Anticoagulant therapy is prescribed to millions of patients worldwide for the prevention and treatment of venous thrombosis. Evidence has indicated that edoxaban is a potential drug of oral anticoagulant in the acute treatment of venous thromboembolism. Hydrogen sulfide and homocysteine plasma concentration are indicators of cardiovascular and neurovascular disease risk factors that have attracted considerable attention for regulation of vascular health and homeostasis. However, the molecular mechanism of edoxaban‑mediated differences of hydrogen sulfide and homocysteine has not been investigated in the progression of venous thrombosis. In the present study, the authors analyzed the phosphoinositide 3‑kinase (PI3K)/protein kinase B (AKT) signaling pathway in the vein endothelial cells and expression levels of hydrogen sulfide and homocysteine.

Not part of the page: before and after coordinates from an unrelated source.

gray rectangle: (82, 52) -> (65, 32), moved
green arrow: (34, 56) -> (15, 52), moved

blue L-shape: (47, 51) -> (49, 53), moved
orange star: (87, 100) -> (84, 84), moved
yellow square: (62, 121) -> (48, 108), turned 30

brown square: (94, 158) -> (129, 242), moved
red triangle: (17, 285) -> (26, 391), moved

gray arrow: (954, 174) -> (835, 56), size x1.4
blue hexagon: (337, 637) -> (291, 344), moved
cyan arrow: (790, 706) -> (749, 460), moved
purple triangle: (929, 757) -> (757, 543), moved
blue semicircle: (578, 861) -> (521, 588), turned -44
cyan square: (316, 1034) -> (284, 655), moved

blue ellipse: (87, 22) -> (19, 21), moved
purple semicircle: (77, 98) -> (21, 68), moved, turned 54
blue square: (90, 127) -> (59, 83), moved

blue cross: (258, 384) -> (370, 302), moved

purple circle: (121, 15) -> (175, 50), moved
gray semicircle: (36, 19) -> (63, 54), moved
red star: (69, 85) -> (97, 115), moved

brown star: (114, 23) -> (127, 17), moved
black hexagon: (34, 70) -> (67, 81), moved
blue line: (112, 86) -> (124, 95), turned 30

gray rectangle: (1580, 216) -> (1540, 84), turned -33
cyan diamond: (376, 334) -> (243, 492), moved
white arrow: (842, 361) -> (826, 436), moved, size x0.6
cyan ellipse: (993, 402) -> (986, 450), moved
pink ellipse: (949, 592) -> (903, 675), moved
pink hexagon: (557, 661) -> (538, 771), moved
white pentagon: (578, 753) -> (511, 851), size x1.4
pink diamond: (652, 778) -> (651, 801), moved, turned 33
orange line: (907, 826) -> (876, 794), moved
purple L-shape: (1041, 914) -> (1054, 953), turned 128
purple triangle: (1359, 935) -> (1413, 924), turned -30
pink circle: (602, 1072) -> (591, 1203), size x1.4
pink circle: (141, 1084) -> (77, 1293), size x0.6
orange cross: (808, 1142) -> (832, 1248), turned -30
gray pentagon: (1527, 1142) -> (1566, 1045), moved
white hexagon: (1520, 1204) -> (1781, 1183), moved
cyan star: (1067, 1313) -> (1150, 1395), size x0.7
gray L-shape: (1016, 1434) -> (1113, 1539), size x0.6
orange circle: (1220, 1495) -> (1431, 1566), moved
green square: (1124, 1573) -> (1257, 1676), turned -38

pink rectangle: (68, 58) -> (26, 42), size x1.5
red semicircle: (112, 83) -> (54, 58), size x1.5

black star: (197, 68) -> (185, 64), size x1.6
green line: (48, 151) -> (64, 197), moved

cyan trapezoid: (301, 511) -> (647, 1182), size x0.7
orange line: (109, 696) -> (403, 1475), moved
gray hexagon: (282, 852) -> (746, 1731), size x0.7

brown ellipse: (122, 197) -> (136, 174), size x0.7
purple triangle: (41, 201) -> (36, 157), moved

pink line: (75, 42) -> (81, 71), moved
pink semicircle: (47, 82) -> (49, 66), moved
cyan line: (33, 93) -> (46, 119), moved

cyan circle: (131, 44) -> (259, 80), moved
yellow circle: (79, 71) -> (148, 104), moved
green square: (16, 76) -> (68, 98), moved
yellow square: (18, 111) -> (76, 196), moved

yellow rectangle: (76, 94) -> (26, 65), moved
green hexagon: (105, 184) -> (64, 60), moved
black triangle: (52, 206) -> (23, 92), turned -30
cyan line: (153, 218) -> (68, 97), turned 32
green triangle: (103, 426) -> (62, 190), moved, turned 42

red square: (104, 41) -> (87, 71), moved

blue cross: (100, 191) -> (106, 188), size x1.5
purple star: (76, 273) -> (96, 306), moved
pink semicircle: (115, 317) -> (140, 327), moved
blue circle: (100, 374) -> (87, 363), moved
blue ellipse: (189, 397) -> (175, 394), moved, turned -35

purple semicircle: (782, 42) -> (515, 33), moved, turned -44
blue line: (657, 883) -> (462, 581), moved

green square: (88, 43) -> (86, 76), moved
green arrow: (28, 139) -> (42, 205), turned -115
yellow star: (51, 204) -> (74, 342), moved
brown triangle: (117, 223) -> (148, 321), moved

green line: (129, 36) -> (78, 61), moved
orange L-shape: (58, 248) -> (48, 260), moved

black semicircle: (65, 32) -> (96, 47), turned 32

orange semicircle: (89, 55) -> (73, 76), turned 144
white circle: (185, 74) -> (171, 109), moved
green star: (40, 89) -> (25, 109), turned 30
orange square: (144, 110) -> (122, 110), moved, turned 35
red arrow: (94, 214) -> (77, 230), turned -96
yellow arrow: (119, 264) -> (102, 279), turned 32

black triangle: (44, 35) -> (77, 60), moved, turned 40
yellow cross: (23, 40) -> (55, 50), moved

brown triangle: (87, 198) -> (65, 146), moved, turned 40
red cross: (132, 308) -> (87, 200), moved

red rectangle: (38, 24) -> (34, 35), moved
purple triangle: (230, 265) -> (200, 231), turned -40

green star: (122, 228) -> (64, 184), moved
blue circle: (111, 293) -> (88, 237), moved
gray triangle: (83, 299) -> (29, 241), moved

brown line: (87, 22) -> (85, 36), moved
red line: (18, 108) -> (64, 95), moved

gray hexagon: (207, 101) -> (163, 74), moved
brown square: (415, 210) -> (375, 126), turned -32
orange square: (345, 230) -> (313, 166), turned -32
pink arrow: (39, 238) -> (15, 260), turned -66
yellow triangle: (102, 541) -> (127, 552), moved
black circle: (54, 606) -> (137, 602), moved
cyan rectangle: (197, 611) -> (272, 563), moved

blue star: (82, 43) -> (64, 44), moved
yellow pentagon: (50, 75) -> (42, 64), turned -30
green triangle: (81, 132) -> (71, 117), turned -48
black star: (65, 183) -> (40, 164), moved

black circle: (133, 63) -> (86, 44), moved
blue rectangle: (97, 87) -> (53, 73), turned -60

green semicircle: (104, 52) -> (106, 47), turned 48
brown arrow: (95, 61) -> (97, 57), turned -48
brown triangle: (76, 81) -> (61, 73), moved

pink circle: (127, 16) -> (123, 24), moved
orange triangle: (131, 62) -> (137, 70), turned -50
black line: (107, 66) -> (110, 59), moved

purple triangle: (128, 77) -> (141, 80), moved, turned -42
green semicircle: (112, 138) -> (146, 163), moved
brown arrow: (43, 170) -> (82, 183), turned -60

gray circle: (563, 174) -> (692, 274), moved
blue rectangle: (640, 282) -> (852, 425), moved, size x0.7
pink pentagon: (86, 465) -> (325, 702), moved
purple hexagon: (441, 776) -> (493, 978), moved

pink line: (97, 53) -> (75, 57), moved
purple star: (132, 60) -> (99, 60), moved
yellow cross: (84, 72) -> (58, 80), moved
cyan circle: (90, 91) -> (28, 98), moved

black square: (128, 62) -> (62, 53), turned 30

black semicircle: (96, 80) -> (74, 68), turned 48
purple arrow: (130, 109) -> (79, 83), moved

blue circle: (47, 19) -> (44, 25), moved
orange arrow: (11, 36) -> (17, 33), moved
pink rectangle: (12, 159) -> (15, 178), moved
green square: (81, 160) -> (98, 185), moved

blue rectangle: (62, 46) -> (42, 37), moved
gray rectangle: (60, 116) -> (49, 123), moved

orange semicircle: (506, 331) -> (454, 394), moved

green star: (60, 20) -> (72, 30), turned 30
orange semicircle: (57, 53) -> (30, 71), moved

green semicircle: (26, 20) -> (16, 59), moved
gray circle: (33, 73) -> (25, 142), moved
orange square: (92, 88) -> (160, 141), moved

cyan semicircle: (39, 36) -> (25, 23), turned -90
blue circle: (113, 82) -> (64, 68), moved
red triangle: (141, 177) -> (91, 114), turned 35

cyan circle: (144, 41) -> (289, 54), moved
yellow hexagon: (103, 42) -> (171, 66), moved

Homocysteine‑hydrogen sulfide metabolism through transsulfuration and that transsulfuration capacity and hydrogen sulfide availability have been investigated both in vitro and in vivo following treatment with edoxaban. Matrix metalloproteinase (MMP) activation and cystathionine β‑synthase (CBS) and cystathionine γ‑lyase (CGL) levels were studied in a cell model and rat model of vein thrombosis prior and post treatment of edoxaban. The therapeutic effects of edoxaban for rats with vein thrombosis were determined by clinical diagnose scores. The results demonstrated that edoxaban increased expression levels of hydrogen sulfide and homocysteine in microvascular endothelial cells. It was observed that the transsulfuration enzymes, CBS and CGL levels were upregulated in murine microvascular endothelial cells. The MMP‑9 expression level and activity and homocysteine‑hydrogen sulfide metabolism were increased in murine microvascular endothelial cells following edoxaban treatment. In addition, CBS and CGL activities were upregulated in murine microvascular endothelial cells and a rat model of venous thrombosis following treatment with edoxaban. Furthermore, it was observed that edoxaban increased PI3K and AKT expression both in vitro and in vivo. In addition, edoxaban significantly improved endothelial injury and inhibited thrombosis factors expression in rat model of venous thrombosis. In conclusion, these findings suggested that edoxaban can improve venous thrombosis by decreasing hydrogen sulfide and homocysteine through the PI3K/AKT signaling pathway.